Случай с Татьяной Шумиловой ровно про это (главного библиографа уволили после критического интервью «Росбалту», основанием стало отсутствие на рабочем месте более четырех часов. — Прим. ред.). Шумилова — главный библиограф, очень уважаемый человек, на таких сотрудниках и держится библиотека. Библиографы в ней — высшая каста, которая должна почитаться. Ведь библиотека — это не столько книги, это прежде всего каталоги, сложная система. И именно библиографы разбираются в этой системе, помогают читателю найти нужное издание. В случае же с Шумиловой никто даже не прислушался к библиографам. Случился конфликт. Но в целом атмосфера напряжения — от незнания, ничего конкретного пока не происходит.

Я не знаю ни одного человека, который бы сказал, что объединение петербургской РНБ и московской РГБ — хорошая идея. Пока точку поставил министр культуры Мединский, который сказал, что ни о каком объединении речи нет. На данный момент это официальная позиция. Впрочем, мы знаем, как бывает в стране, когда многие вопросы решаются задним числом.

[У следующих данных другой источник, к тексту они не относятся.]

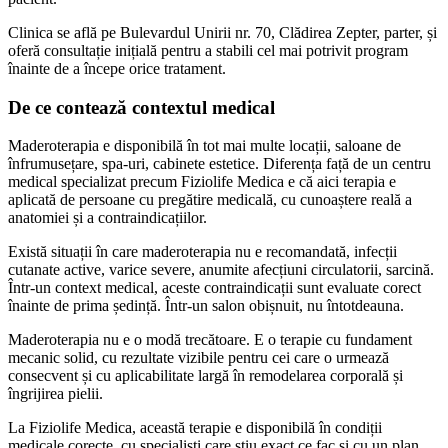
Clinica se află pe Bulevardul Unirii nr. 70, Clădirea Zepter, parter, și
oferă consultație inițială pentru a stabili cel mai potrivit program
înainte de a începe orice tratament.
De ce contează contextul medical
Maderoterapia e disponibilă în tot mai multe locații, saloane de
înfrumusețare, spa-uri, cabinete estetice. Diferența față de un centru
medical specializat precum Fiziolife Medica e că aici terapia e
aplicată de persoane cu pregătire medicală, cu cunoaștere reală a
anatomiei și a contraindicațiilor.
Există situații în care maderoterapia nu e recomandată, infecții
cutanate active, varice severe, anumite afecțiuni circulatorii, sarcină.
Într-un context medical, aceste contraindicații sunt evaluate corect
înainte de prima ședință. Într-un salon obișnuit, nu întotdeauna.
Maderoterapia nu e o modă trecătoare. E o terapie cu fundament
mecanic solid, cu rezultate vizibile pentru cei care o urmează
consecvent și cu aplicabilitate largă în remodelarea corporală și
îngrijirea pielii.
La Fiziolife Medica, această terapie e disponibilă în condiții
medicale corecte, cu specialiști care știu exact ce fac și cu un plan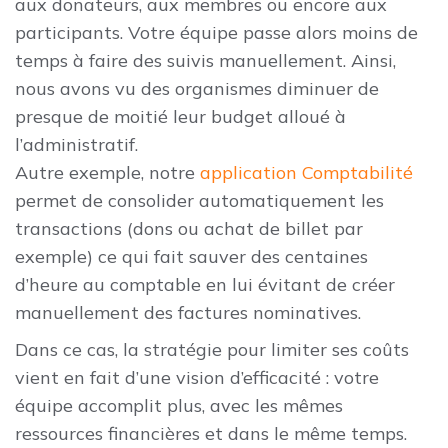
aux donateurs, aux membres ou encore aux
participants. Votre équipe passe alors moins de
temps à faire des suivis manuellement. Ainsi,
nous avons vu des organismes diminuer de
presque de moitié leur budget alloué à
l’administratif.
Autre exemple, notre
application Comptabilité
permet de consolider automatiquement les
transactions (dons ou achat de billet par
exemple) ce qui fait sauver des centaines
d’heure au comptable en lui évitant de créer
manuellement des factures nominatives.
Dans ce cas, la stratégie pour limiter ses coûts
vient en fait d’une vision d’efficacité : votre
équipe accomplit plus, avec les mêmes
ressources financières et dans le même temps.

Сейчас актуальна другая проблема: на конференции 1 марта Александр Вислый заявил, что надо восстановить интерьер (в историческом здании на площади Островского. — Прим. ред.). Это абсурдная инициатива. Я отошлю к статье Михаила Золотоносова, который грамотно рассказал, почему это плохая идея. Но пока опять же ничего не происходит, одни разговоры.

Про выставку и фуршет от Ситибанка

В библиотеке есть пространство, где регулярно проходят выставки. Выставка Ситибанка («Citi в России: большие цели и достижения в масштабах столетия. К 100-летию открытия первого отделения Ситибанка в России», проходит с 29 марта до 18 апреля. — Прим. ред.) довольно интересная.

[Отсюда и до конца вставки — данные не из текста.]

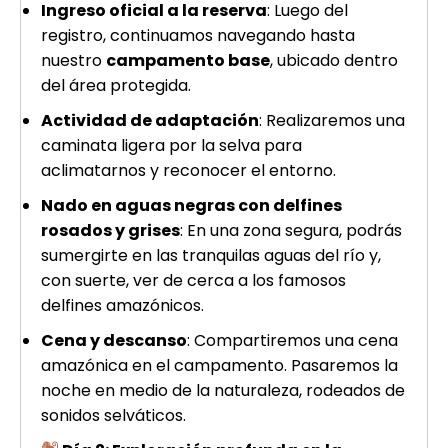
Ingreso oficial a la reserva
: Luego del
registro, continuamos navegando hasta
nuestro
campamento base
, ubicado dentro
del área protegida.
Actividad de adaptación
: Realizaremos una
caminata ligera por la selva para
aclimatarnos y reconocer el entorno.
Nado en aguas negras con delfines
rosados y grises
: En una zona segura, podrás
sumergirte en las tranquilas aguas del río y,
con suerte, ver de cerca a los famosos
delfines amazónicos.
Cena y descanso
: Compartiremos una cena
amazónica en el campamento. Pasaremos la
noche en medio de la naturaleza, rodeados de
sonidos selváticos.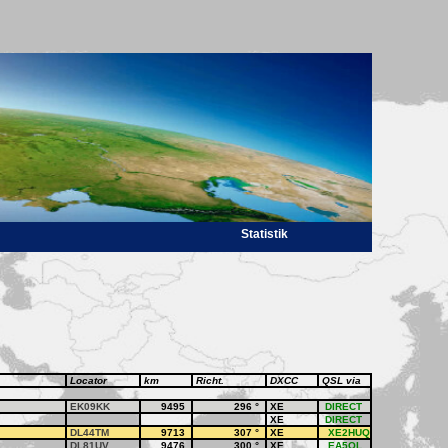
Statistik
Locator
km
Richt.
DXCC
QSL via
EK09KK
9495
296
°
XE
DIRECT
XE
DIRECT
DL44TM
9713
307
°
XE
XE2HUQ
DL81UV
9476
300
°
XE
EA5OL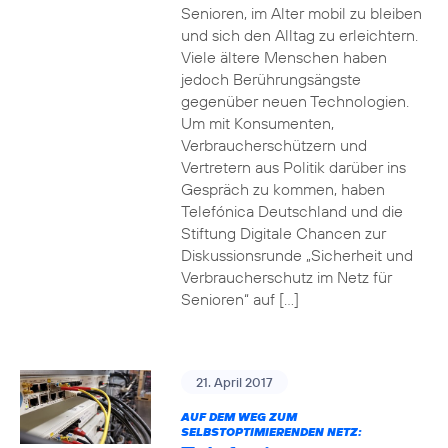
Senioren, im Alter mobil zu bleiben
und sich den Alltag zu erleichtern.
Viele ältere Menschen haben
jedoch Berührungsängste
gegenüber neuen Technologien.
Um mit Konsumenten,
Verbraucherschützern und
Vertretern aus Politik darüber ins
Gespräch zu kommen, haben
Telefónica Deutschland und die
Stiftung Digitale Chancen zur
Diskussionsrunde „Sicherheit und
Verbraucherschutz im Netz für
Senioren“ auf […]
21. April 2017
AUF DEM WEG ZUM
SELBSTOPTIMIERENDEN NETZ:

Что нас возмутило — меня лично и многих других сотрудников, — так это слух о том, что Ситибанк хочет провести банкет в отделе эстампов. Есть необозначенное понимание того, что прилично, уместно, а что — нет. В понимании моем и тех людей, которые пришли к библиотеке с одиночными пикетами (28 марта, в день фуршета по случаю открытия выставки. — Прим. ред.), формат закрытого корпоратива в библиотеке неуместен. Это плохо. Однако многие мои друзья удивились, почему мы возмущаемся, ведь многие музеи или библиотеки сдают свои пространства. Но тут грань тонкая.

В итоге на мероприятие пришли достаточно интеллигентные сотрудники банка, консул США. Был просто фуршет, столы с шампанским, три часа они открывали эту выставку. Гости приезжали с шести часов, до десяти часов они находились в библиотеке.

До этого были переживания: говорили о банкете на 100 человек. И никто заранее не дал четкого ответа на вопрос, что это за мероприятие. Почему нельзя было развеять все опасения? Тогда бы не так шумели. Все это просто некрасиво и неуважительно.